Getting and maintaining highlights requires a certain level of commitment. Those lovely blonde accents woven throughout your locks might look perfect when you walk out of the salon, but after some time, the colors dull and your dark roots appear.Most hairstylists recommend going back for a touchup every 8 to 10 weeks. If your hair grows fast, paying for color that frequently can add up quickly. Not to mention to the more often your hair’s being bleached, the more you need to proactively prevent damage and work to keep your locks healthy and shiny.

Fortunately, recent hair color trends like ombre and babylights have made imperfect color the norm. If you plan accordingly, there’s no reason you can’t make your highlights last twice as long, saving you time, money and keeping your hair healthier. No one else has to know you didn’t start with ombre, right?Here, top colorists share their tips and tricks for maximizing time between highlight appointments:

1. Choose balayage over foil. The way your highlights are applied can make a huge difference in how elegantly they grow out. “If you choose foils, your visits to the colorist are more often,” says Miguel Angarita, colorist at Mizu New York. “Foils have a more structured and more defined look, therefore roots are seen sooner.” Instead, opt for balayage — the painting technique creates a more natural look that will grow out in a less noticeable way. If your colorist only does foil, ask him to shadow or soften your color at the root to erase any harsh lines that will show up when your color starts to grow out.

2. Ask for ombre. Carrie McCard, stylist at Rita Hazan, said this style of gradual lightness is the best option for those who want low-maintenance highlights. “It keeps your lightness underneath and you won’t get a demarcation line ( look like you have roots) when your highlights start to grow out.” Not into the big color gradient some ombre styles are known for?

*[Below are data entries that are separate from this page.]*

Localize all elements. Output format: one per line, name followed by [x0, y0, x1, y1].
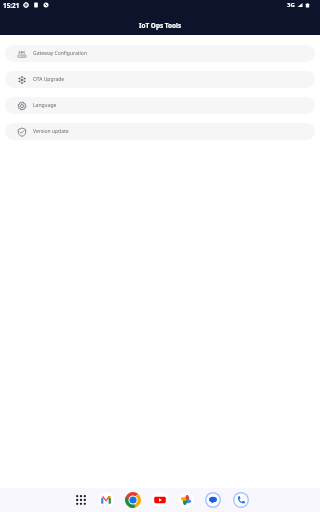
button[interactable]: OTA Upgrade [5, 71, 315, 88]
staticText: Language [33, 102, 57, 109]
button[interactable]: Phone [228, 488, 254, 512]
staticText: 3G [287, 1, 295, 9]
button[interactable]: YouTube [147, 488, 173, 512]
staticText: OTA Upgrade [33, 76, 65, 83]
staticText: 15:21 [3, 1, 20, 10]
button[interactable]: Gateway Configuration [5, 45, 315, 62]
staticText: IoT Ops Tools [139, 21, 182, 30]
button[interactable]: Messages [200, 488, 226, 512]
button[interactable]: Gmail [93, 488, 119, 512]
button[interactable]: Photos [173, 488, 199, 512]
button[interactable]: All apps [68, 488, 94, 512]
staticText: Gateway Configuration [33, 50, 87, 57]
button[interactable]: Chrome [120, 488, 146, 512]
button[interactable]: Version update [5, 123, 315, 140]
button[interactable]: Language [5, 97, 315, 114]
staticText: Version update [33, 128, 69, 135]
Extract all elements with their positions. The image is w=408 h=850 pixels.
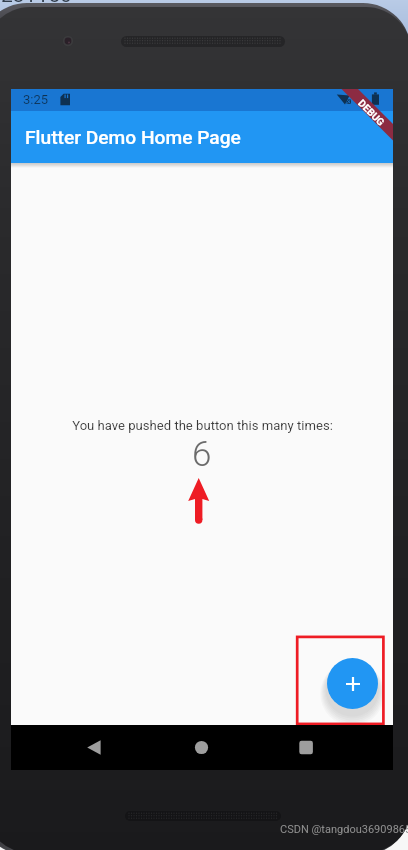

Ask for sombre (subtle ombre), and explain to your colorist that you like the ombre look ,but don’t want it to be so dramatic.

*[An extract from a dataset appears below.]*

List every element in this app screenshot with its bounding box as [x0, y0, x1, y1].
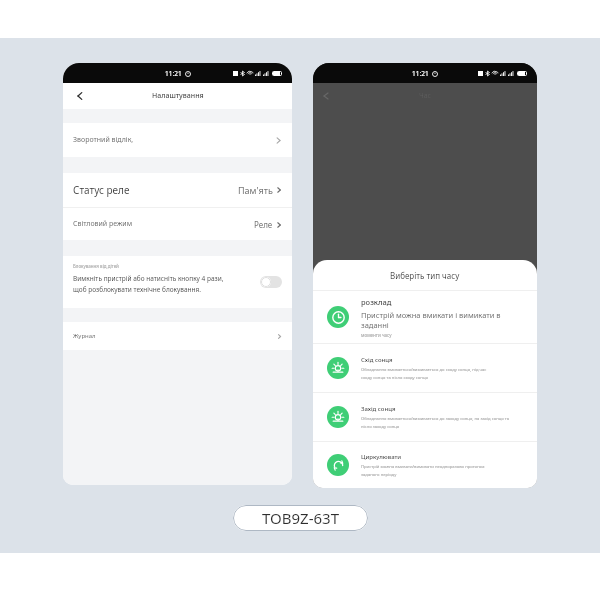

3. Or try “babylights.” The latest nuanced highlight trend, babylights, focuses on super natural lightening, a la the natural highlights you got as a kid from playing outside in the sun. Your colorist can focus on brightening up your hair right in front, and put subtle sun-kissed highlights throughout that will look completely natural as they grow out.

4. Only go a shade or two lighter. “The lighter you go near the root, the sooner you’ll see regrowth,” notes Angarita. Stick to just highlighting your natural color—ask your colorist to just lighten and brighten your color naturally, rather than doing something drastic. Subtler highlights can look just as striking, and they are way easier to maintain.

5. Skip the shampoo. Washing your hair less will help your color stay fresh for longer. If you normally shampoo every day, try using dry shampoo every other day instead to cut back. McCard recommends Oribe Dry Texturizing Spray: “It’s a great way to absorb your natural oils and keep your hair smelling great.” When you do wash, make sure to use color-safe shampoo and conditioner

6. Show your hair some extra TLC. “Good color starts with healthy hair,” says celebrity hairstylist Rita Hazan. Between shampooing, blow-drying, curling, and straightening, we put our hair through a lot on a daily basis. “You have to add nutition back into the hair,” says Hazan. She instructs her clients to use a gloss in-between shampooing and conditioning. Gloss, like Hazan’s Ultimate Shine Color Gloss, repairs the hair cuticle while also adding shine and adjusting tone—so not only will it boost your hair’s health, but it’ll also actually keep your color looking fresh. Also, use a deep conditioner once or twice a week to deeply repair and hydrate hair. We really love Hazan’s two-step Weekly Remedy deep conditioning treatment.

7. Style smartly. Way overdue for a touchup? A few styling tricks can help you skate by until you can make it into the salon. Change your part. “Change where you part your hair,” McCard suggests. “Zigzag it. Make an extreme side part. Change sides.” Fake it until you make it.